**TASK ITEM**: Please repeat only the lines below starting at the line that holds "Novější příspěvek" and ending at the line that holds "citation fera mention", exactly, with both of those lines included and every picture omitted.

**EXCERPTED RECORDS**:
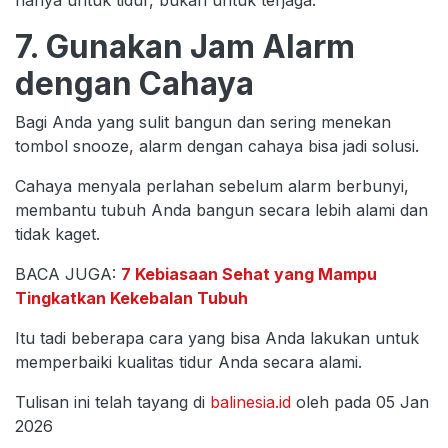
7. Gunakan Jam Alarm
dengan Cahaya
Bagi Anda yang sulit bangun dan sering menekan
tombol snooze, alarm dengan cahaya bisa jadi solusi.
Cahaya menyala perlahan sebelum alarm berbunyi,
membantu tubuh Anda bangun secara lebih alami dan
tidak kaget.
BACA JUGA:
7 Kebiasaan Sehat yang Mampu
Tingkatkan Kekebalan Tubuh
Itu tadi beberapa cara yang bisa Anda lakukan untuk
memperbaiki kualitas tidur Anda secara alami.
Tulisan ini telah tayang di
balinesia.id
oleh pada 05 Jan
2026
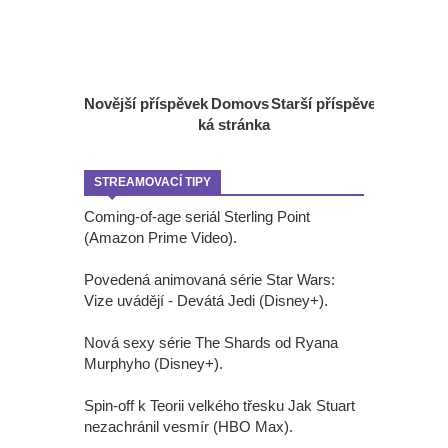
Novější příspěvek
Domovs
Starší příspěvek
ká stránka
STREAMOVACÍ TIPY
Coming-of-age seriál Sterling Point
(Amazon Prime Video).
Povedená animovaná série Star Wars:
Vize uvádějí - Devátá Jedi (Disney+).
Nová sexy série The Shards od Ryana
Murphyho (Disney+).
Spin-off k Teorii velkého třesku Jak Stuart
nezachránil vesmír (HBO Max).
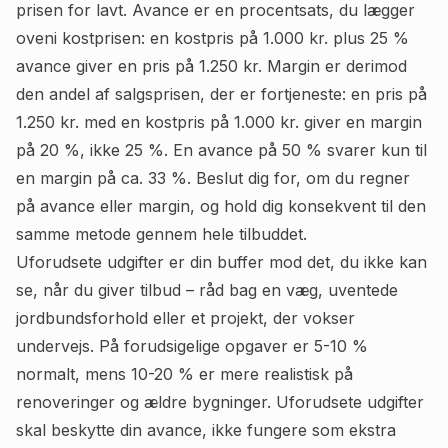
prisen for lavt. Avance er en procentsats, du lægger
oveni kostprisen: en kostpris på 1.000 kr. plus 25 %
avance giver en pris på 1.250 kr. Margin er derimod
den andel af salgsprisen, der er fortjeneste: en pris på
1.250 kr. med en kostpris på 1.000 kr. giver en margin
på 20 %, ikke 25 %. En avance på 50 % svarer kun til
en margin på ca. 33 %. Beslut dig for, om du regner
på avance eller margin, og hold dig konsekvent til den
samme metode gennem hele tilbuddet.
Uforudsete udgifter er din buffer mod det, du ikke kan
se, når du giver tilbud – råd bag en væg, uventede
jordbundsforhold eller et projekt, der vokser
undervejs. På forudsigelige opgaver er 5-10 %
normalt, mens 10-20 % er mere realistisk på
renoveringer og ældre bygninger. Uforudsete udgifter
skal beskytte din avance, ikke fungere som ekstra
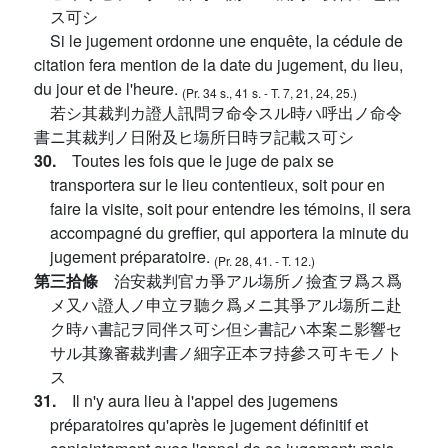
ス可シ
Si le jugement ordonne une enquête, la cédule de
citation fera mention de la date du jugement, du lieu,
du jour et de l'heure.
(Pr. 34 s., 41 s. - T. 7, 21, 24, 25.)
若シ其裁判カ證人訊問ヲ命令スル時ハ呼出ノ命令
書ニ其裁判ノ日附及ヒ塲所日時ヲ記載ス可シ
30.
Toutes les fois que le juge de paix se
transportera sur le lieu contentieux, soit pour en
faire la visite, soit pour entendre les témoins, il sera
accompagné du greffier, qui apportera la minute du
jugement préparatoire.
(Pr. 28, 41. - T. 12.)
第三拾條
治安裁判官カ爭アル塲所ノ撿査ヲ爲ス爲
メ又ハ證人ノ申立ヲ聽ク爲メニ其爭アル塲所ニ赴
ク時ハ書記ヲ同伴ス可シ但シ書記ハ本案ニ影響セ
サル其豫審裁判書ノ細字正本ヲ持參ス可キモノト
ス
31.
Il n'y aura lieu à l'appel des jugemens
préparatoires qu'après le jugement définitif et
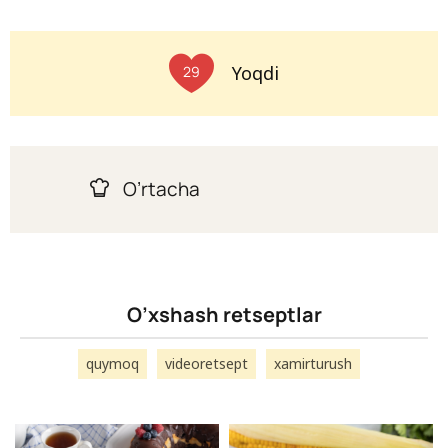
Yoqdi
29
O’rtacha
O’xshash retseptlar
quymoq
videoretsept
xamirturush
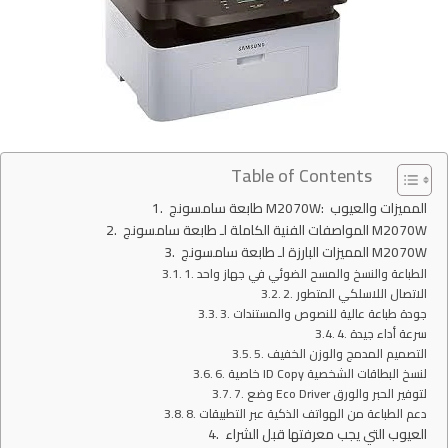
Table of Contents
طابعة سامسونج M2070W: المميزات والعيوب
المواصفات الفنية الكاملة لـ طابعة سامسونج M2070W
المميزات البارزة لـ طابعة سامسونج M2070W
1. الطباعة والنسخ والمسح الضوئي في جهاز واحد
2. الاتصال اللاسلكي المتطور
3. جودة طباعة عالية للنصوص والمستندات
4. سرعة أداء جيدة
5. التصميم المدمج والوزن الخفيف
6. خاصية ID Copy لنسخ البطاقات الشخصية
7. وضع Eco Driver لتوفير الحبر والورق
8. دعم الطباعة من الهواتف الذكية عبر التطبيقات
العيوب التي يجب معرفتها قبل الشراء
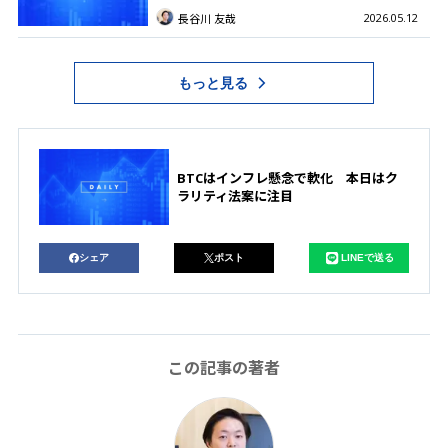
2026.05.12
長谷川 友哉
もっと見る
BTCはインフレ懸念で軟化 本日はク
ラリティ法案に注目
シェア
ポスト
LINEで送る
この記事の著者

**ANSWER TO THIS EXERCISE**:
Novější příspěvek
Domovs
Starší příspěvek
ká stránka
STREAMOVACÍ TIPY
Coming-of-age seriál Sterling Point
(Amazon Prime Video).
Povedená animovaná série Star Wars:
Vize uvádějí - Devátá Jedi (Disney+).
Nová sexy série The Shards od Ryana
Murphyho (Disney+).
Spin-off k Teorii velkého třesku Jak Stuart
nezachránil vesmír (HBO Max).
prisen for lavt. Avance er en procentsats, du lægger
oveni kostprisen: en kostpris på 1.000 kr. plus 25 %
avance giver en pris på 1.250 kr. Margin er derimod
den andel af salgsprisen, der er fortjeneste: en pris på
1.250 kr. med en kostpris på 1.000 kr. giver en margin
på 20 %, ikke 25 %. En avance på 50 % svarer kun til
en margin på ca. 33 %. Beslut dig for, om du regner
på avance eller margin, og hold dig konsekvent til den
samme metode gennem hele tilbuddet.
Uforudsete udgifter er din buffer mod det, du ikke kan
se, når du giver tilbud – råd bag en væg, uventede
jordbundsforhold eller et projekt, der vokser
undervejs. På forudsigelige opgaver er 5-10 %
normalt, mens 10-20 % er mere realistisk på
renoveringer og ældre bygninger. Uforudsete udgifter
skal beskytte din avance, ikke fungere som ekstra
ス可シ
Si le jugement ordonne une enquête, la cédule de
citation fera mention de la date du jugement, du lieu,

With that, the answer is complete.